DYNamics Of The Endocytic Proteome : a systemic perspective of trafficking and maturation – DYNOTEP

TThe DYNOTEP project involves multidisciplinary approaches including cell biology, bio-informatics, quantitative proteomics and original mathematical tools. Magnetic purification of the endocytic compartments at different stages of maturation will provide us with the pertinent biological material. Analysis of their composition at the protein level will involve advanced quantitative proteomics strategies based on mass spectrometry analysis. Exploitation of the data such as the establishment of time-resolved abundance profiles for each protagonist will require mathematical tools dedicated to complex time-series. The data will be explored by biologists to further dissect the cell endocytic dynamics.

The results derived from the DYNOTEP project include:

- data collection in the field of biology, and more specifically on the endocytic process. The project is structured around 4 interconnected tasks aimed at the identification of the proteins present on the endocytic pathway, the quantification of their relative abundance on the compartments and the analysis of their relationships.

- Methodological developments applicable to others biological processes or model organisms.

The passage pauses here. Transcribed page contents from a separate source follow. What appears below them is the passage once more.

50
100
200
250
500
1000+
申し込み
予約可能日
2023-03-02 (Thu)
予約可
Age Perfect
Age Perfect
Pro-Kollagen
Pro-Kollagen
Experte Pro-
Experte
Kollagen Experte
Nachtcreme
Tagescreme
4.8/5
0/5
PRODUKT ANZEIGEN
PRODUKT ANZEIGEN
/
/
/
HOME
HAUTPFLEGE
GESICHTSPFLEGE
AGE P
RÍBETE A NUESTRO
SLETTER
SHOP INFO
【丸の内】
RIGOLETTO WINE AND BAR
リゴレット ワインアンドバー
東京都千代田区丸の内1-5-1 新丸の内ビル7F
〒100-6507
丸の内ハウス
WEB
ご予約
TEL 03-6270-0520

The DYNOTEP project is at the crossroad of fundamental research on endocytosis and experimental developments on proteome dynamics. It will generate completely novel data as to the dynamics of the endocytic process and underlying molecular mechanisms that should help integrate our current knowledge of the system in a more detailed and global view of the process. It should open new perspectives to investigate how pathological disorders originate from endocytic dysfunctions. Methodological spinoffs are expected in the field of mass spectrometry by establishing the basis for future systematic studies.

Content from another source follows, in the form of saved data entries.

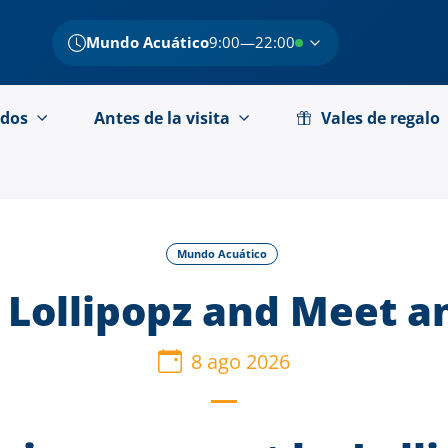
Mundo Acuático
9:00—22:00
dos
Antes de la visita
Vales de regalo
Mundo Acuático
 Lollipopz and Meet a
8 ago 2026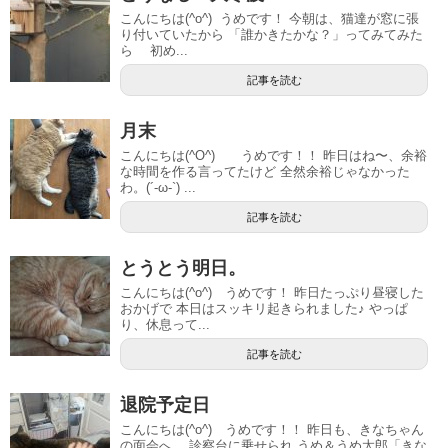
こんにちは(^o^) うめです！ 今朝は、猫達が窓に張
り付いていたから 「誰かきたかな？」ってみてみた
ら 初め...
記事を読む
月末
こんにちは(^O^) うめです！！ 昨日はね〜、余裕
な時間を作る言ってたけど 全然余裕じゃなかった
わ。(´-ω-`) ...
記事を読む
とうとう明日。
こんにちは(^o^) うめです！ 昨日たっぷり昼寝した
おかげで 本日はスッキリ起きられました♪ やっぱ
り、休息って...
記事を読む
退院予定日
こんにちは(^o^) うめです！！ 昨日も、きなちゃん
の面会へ。 診察台に乗せられ うめ＆うめ太郎「きな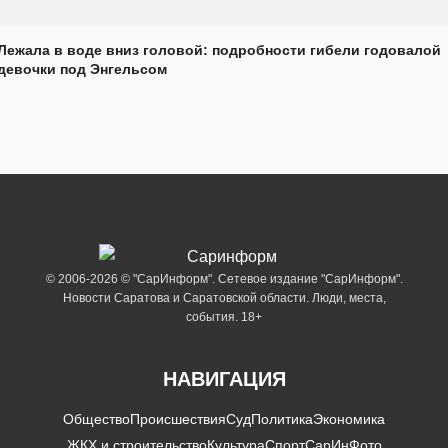
Лежала в воде вниз головой: подробности гибели годовалой
девочки под Энгельсом
© 2006-2026 © "СарИнформ". Сетевое издание "СарИнформ".
Новости Саратова и Саратовской области. Люди, места,
события. 18+
НАВИГАЦИЯ
Общество
Происшествия
Суд
Политика
Экономика
ЖКХ и строительство
Культура
Спорт
СарИнФото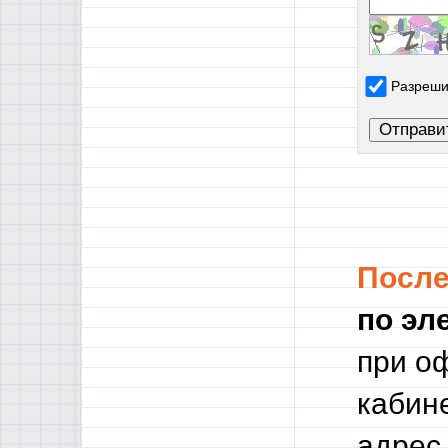
Разреши
Посл
по эл
при о
кабине
адрес.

Habourdin C, Klein G, Tsuyoshi A, Williams J and Aubry L. (2013) The arrestin-domain containing protein AdcA is a response element to stress. Cell Comm. Signaling 11 :91-115

This paper is focused on the functional characterization of an actor of the endocytic pathway, the arrestin-related protein AdcA.

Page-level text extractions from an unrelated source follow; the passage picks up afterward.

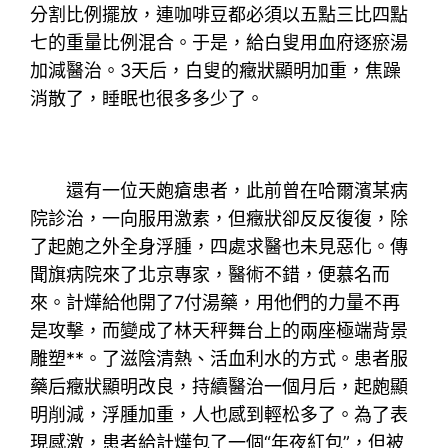
分割比例擺放，連咖啡豆都必須以五點三比四點
七的重量比例混合。于是，給白叟用血府逐瘀湯
加減醫治。3天后，白叟的癥狀顯明加重，焦躁
消散了，睡眠也很多多少了。
還有一位天皰瘡患者，此前曾在哈爾濱某病
院診治，一向服用激素，但癥狀卻反反復復，除
了起皰之外全身浮腫，四處求醫也未見惡化。傳
聞旗病院來了北京專家，醫術不錯，便慕名而
來。計燁給他開了7付湯藥，用他們的力量不再
是攻擊，而變成了林天秤舞台上的兩座極端背景
雕塑**。了滋陰清熱、活血利水的方式。患者服
藥后癥狀顯明改良，持續醫治一個月后，起皰顯
明削減，浮腫加重，人也感到輕松多了。為了表
現感激，患者給計燁包了一個“年夜紅包”，但被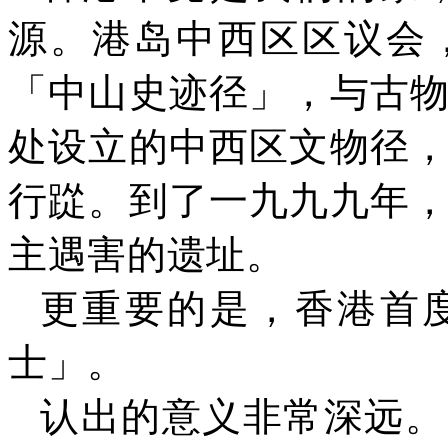
源。港岛中西区区议会
「中山史迹径」，与古
处设立的中西区文物径
行踨。到了一九九九年
主遇害的遗址。
更重要的是，香港首
士」。
认出的意义非常深远。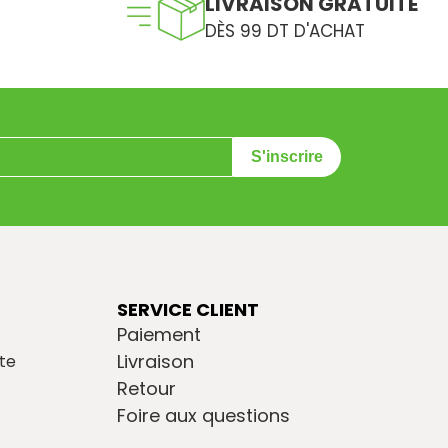
LIVRAISON GRATUITE
DÈS 99 DT D'ACHAT
S'inscrire
SERVICE CLIENT
Paiement
Livraison
te
Retour
Foire aux questions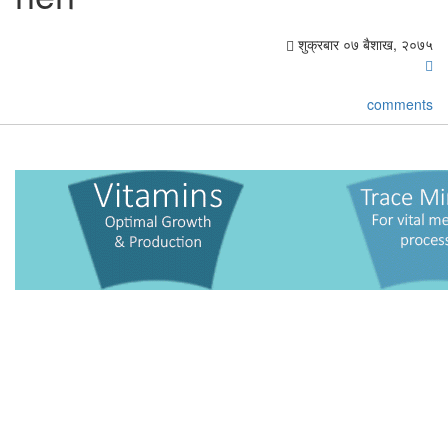
शुक्रबार ०७ बैशाख, २०७५
comments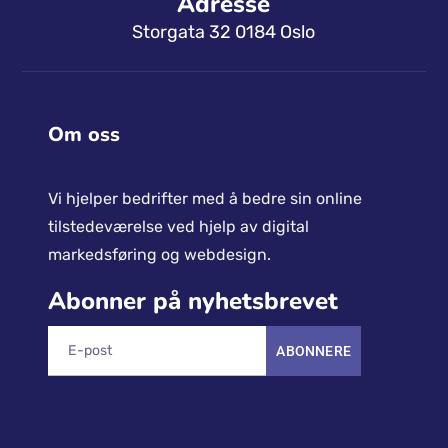
Adresse
Storgata 32 0184 Oslo
Om oss
Vi hjelper bedrifter med å bedre sin online
tilstedeværelse ved hjelp av digital
markedsføring og webdesign.
Abonner på nyhetsbrevet
ABONNERE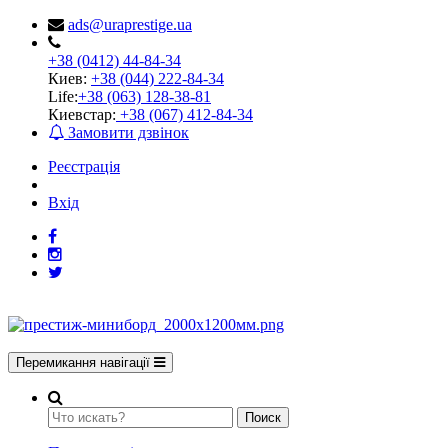
ads@uraprestige.ua
+38 (0412) 44-84-34
Киев:
+38 (044) 222-84-34
Life:
+38 (063) 128-38-81
Киевстар:
+38 (067) 412-84-34
Замовити дзвінок
Реєстрація
Вхід
Перемикання навігації
Поиск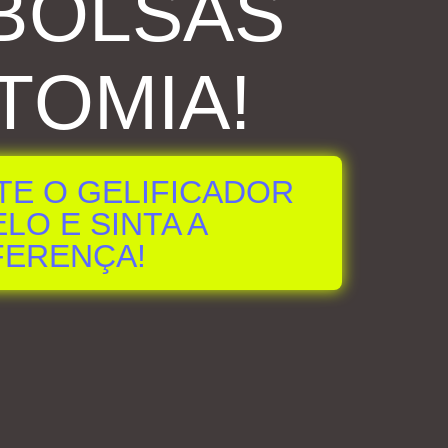
BOLSAS
TOMIA!
TE O GELIFICADOR
LO E SINTA A
FERENÇA!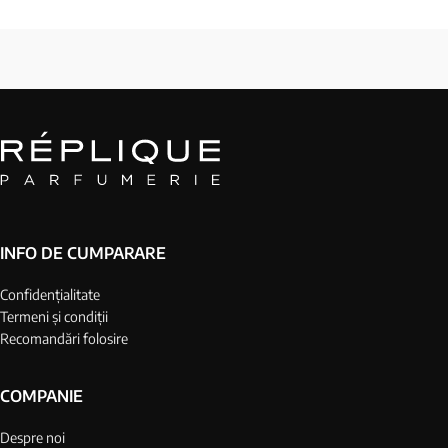
INFO DE CUMPARARE
Confidențialitate
Termeni și condiții
Recomandări folosire
COMPANIE
Despre noi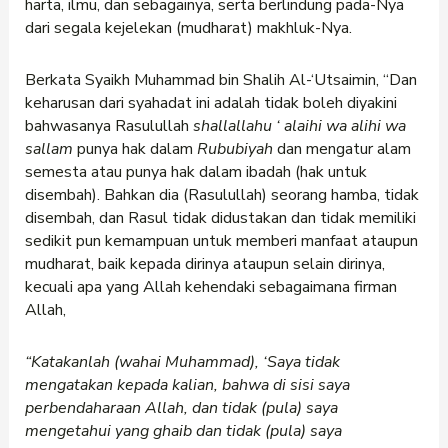
harta, ilmu, dan sebagainya, serta berlindung pada-Nya
dari segala kejelekan (mudharat) makhluk-Nya.
Berkata Syaikh Muhammad bin Shalih Al-‘Utsaimin, “Dan
keharusan dari syahadat ini adalah tidak boleh diyakini
bahwasanya Rasulullah
shallallahu
‘
alaihi wa alihi wa
sallam
punya hak dalam
Rububiyah
dan mengatur alam
semesta atau punya hak dalam ibadah (hak untuk
disembah). Bahkan dia (Rasulullah) seorang hamba, tidak
disembah, dan Rasul tidak didustakan dan tidak memiliki
sedikit pun kemampuan untuk memberi manfaat ataupun
mudharat, baik kepada dirinya ataupun selain dirinya,
kecuali apa yang Allah kehendaki sebagaimana firman
Allah,
“Katakanlah
(wahai Muhammad), ‘Saya tidak
mengatakan kepada kalian, bahwa di sisi saya
perbendaharaan Allah, dan tidak (pula) saya
mengetahui yang ghaib dan tidak (pula) saya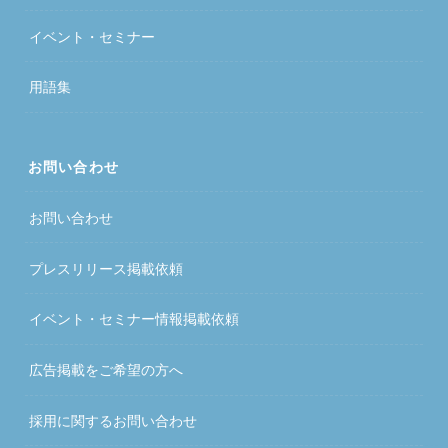
イベント・セミナー
用語集
お問い合わせ
お問い合わせ
プレスリリース掲載依頼
イベント・セミナー情報掲載依頼
広告掲載をご希望の方へ
採用に関するお問い合わせ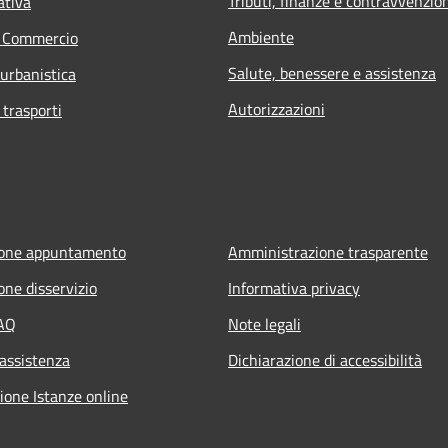
Tributi, finanze e contravvenzio
ativa
Ambiente
e Commercio
Salute, benessere e assistenza
 urbanistica
Autorizzazioni
 trasporti
ione appuntamento
Amministrazione trasparente
one disservizio
Informativa privacy
FAQ
Note legali
 assistenza
Dichiarazione di accessibilità
ione Istanze online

Endocytosis is a process whereby cells internalize fluid and solutes, macromolecules and particles, as well as membrane components by invagination of the plasma membrane and subsequent formation of intracellular vesicles. Besides its role in nutrition, endocytosis acts also as an integral element of signal transduction.
Implication of endocytosis in various pathological situations has largely stimulated research efforts regarding that process. Endocytosis dysfunctions are implicated in cancerogenesis and neurodegenerative disorders. The endocytic pathway also constitutes a weak link in cases of intracellular pathogen infections, as various viruses and bacteria have evolved strategies to subvert the endocytic process and thereby achieve replication and propagation. Furthermore, endocytosis has great potential as a cell entry mechanism for therapeutic biologicals such as membrane impermeant drugs, proteins or nucleic acids. But, despite considerable efforts devoted to the dissection of the molecular processes and pathways governing the endocytic activity, our current knowledge of endocytosis remains fragmentary. Most of the available data is limited to specific trafficking steps, components or sub-compartments; and the organization and multi-functionality of the endocytic network is clearly too complex to be decoded by the mere addition of information derived from these targeted approaches. Deep understanding of endocytosis therefore requires an integrative map combining molecular level information, dynamic aspects of trafficking, and crosstalks between the endocytic pathway and the rest of the cell.
The objective of the DYNOTEP project is to provide a systemic perspective on the endocytic process from the angle of protein dynamics. The project is at the crossroad of fundamental research on endocytosis and experimental development on proteome dynamics. Modern large-scale mass spectrometry-based quantitative proteomics methods now offer the possibility to establish the repertoire of proteins and to gain insight into their temporal distribution profile in dynamic biological systems. While the technology to achieve the throughput and data quality required for studying proteome dynamics is available, the concepts for multidimensional temporal profile analysis are emerging, and the underlying mathematical tools still require refinement.
The DYNOTEP project will use the Dictyostelium macropinocytic pathway as a model system. It will exploit cell biology, bioinformatics, advanced MS-based quantitative proteomics approaches and original mathematical tools for temporal data processing through 4 interconnected tasks designed to 1) provide a deep curated annotation of the Dictyostelium endocytic proteome we obtained previously, 2) enrich it with a spatio-temporal dimension by the establishment of time-resolved abundance profiles for all the protagonists, 3) supplement the proteome with functional information regarding interaction networks and 4) elaborate an integrated dynamic map of the endocytic process. This map will substantially complement targeted cell biology approaches and contribute to a systems-level knowledge of the endocytosis function(s).
The multidisciplinarity requirements of the project will be fulfilled by the association of three research teams that are recognized experts in their respective fields.